Willey v. Bowden

Decision Date20 January 1914
Docket Number(No. 5292.)
Citation14 Ga.App. 379,80 S.E. 910
PartiesWILLEY v. BOWDEN.
CourtGeorgia Court of Appeals

Rehearing Denied Feb. 4, 1914.

(Syllabus by the Court.)

1. Appeal and Error (§ 750*)—Assignment of Error—Overruling of Certiorari.

A mere general assignment of error upon a judgment overruling a certiorari is not sufficient to authorize a ruling upon the question whether the court erred in not taxing the costs against the defendant in certiorari, after having directed that a small sum be written off from the verdict in his favor.

[Ed. Note.—For other cases, see Appeal and Error, Cent. Dig. §§ 3074-3083; Dec. Dig. § 750.*]

2. Appeal and Error (§ 19*)—Decisions Reviewable—Trifling Mistake.

It would seem that the sum of nine cents is so trifling and insignificant as to come within the maxim, "De minimis non curat lex, " and that a litigant is not entitled to use the processes of a reviewing court for the purpose of having corrected an error of such insignificance.

[Ed. Note.—For other cases, see Appeal and Error, Cent. Dig. §§ 63-80; Dec. Dig. § 19.*]

Error from Superior Court, Fulton County; Geo. L. Bell, Judge.

Action by J. F. Bowden against A. E. Willey. From a judgment overruling certiorari, defendant brings error.
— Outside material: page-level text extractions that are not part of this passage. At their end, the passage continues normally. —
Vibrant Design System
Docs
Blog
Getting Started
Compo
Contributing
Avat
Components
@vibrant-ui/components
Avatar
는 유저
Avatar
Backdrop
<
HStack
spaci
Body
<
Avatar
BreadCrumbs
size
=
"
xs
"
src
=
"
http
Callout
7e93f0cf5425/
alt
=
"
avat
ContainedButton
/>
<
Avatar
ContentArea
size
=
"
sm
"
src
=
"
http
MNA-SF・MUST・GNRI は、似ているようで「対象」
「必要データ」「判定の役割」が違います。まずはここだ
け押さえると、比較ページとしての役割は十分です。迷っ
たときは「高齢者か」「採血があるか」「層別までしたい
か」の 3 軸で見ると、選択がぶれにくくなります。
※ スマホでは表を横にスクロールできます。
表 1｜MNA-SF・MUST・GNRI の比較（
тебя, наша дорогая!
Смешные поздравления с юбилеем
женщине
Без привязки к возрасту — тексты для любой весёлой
Affirmed.

Morris Macks, of Atlanta, for plaintiff in error.

B. L. Milling, of Atlanta, for defendant in error.

POTTLE, J. [2] This was a certiorari case, in which the plaintiff in certiorari complained of a verdict against him in the sum of $23.84. In the account attached to the summons in the justice's court the defendant in certiorari claimed the sum of $23.84, but the bill of particulars attached to the account showed an indebtedness of $23.75. Upon consideration of the certiorari the judge of the superior court, on motion of counsel for the defendant in certiorari, wrote off nine cents from the verdict, and passed the following order: "The within certiorari coming on to be heard, after hearing same, certiorari is overruled and judgment against plaintiff in certiorari for costs." The assignment of error in the bill of exceptions is in the following language: "To which judgment of the court the petitioner then and there excepted, now excepts, and assigns the same as error." There was no merit in the certiorari. The evidence was directly conflicting, and the judge of the superior court did not abuse his discretion in overruling the certiorari. The point chiefly relied on in this court is that the judge should have taxed the costs of the certiorari against the defendant in certiorari. The judge had the right to write off the nine cents excess. It would seem that this trifling sum ought to come within the maxim, "De minimis non curat lex, " and that the plaintiff ought not to be allowed touse the processes of the court to get relief from such an insignificant sum. Chenery v. Stevens, 97 Mass. 82; Agens v. Newark, 35 N. J. Law, 168; Spencer v. Champion, 9 Conn. 536; Slaughter v. Bank, 109 Ala. 158,, 19 South....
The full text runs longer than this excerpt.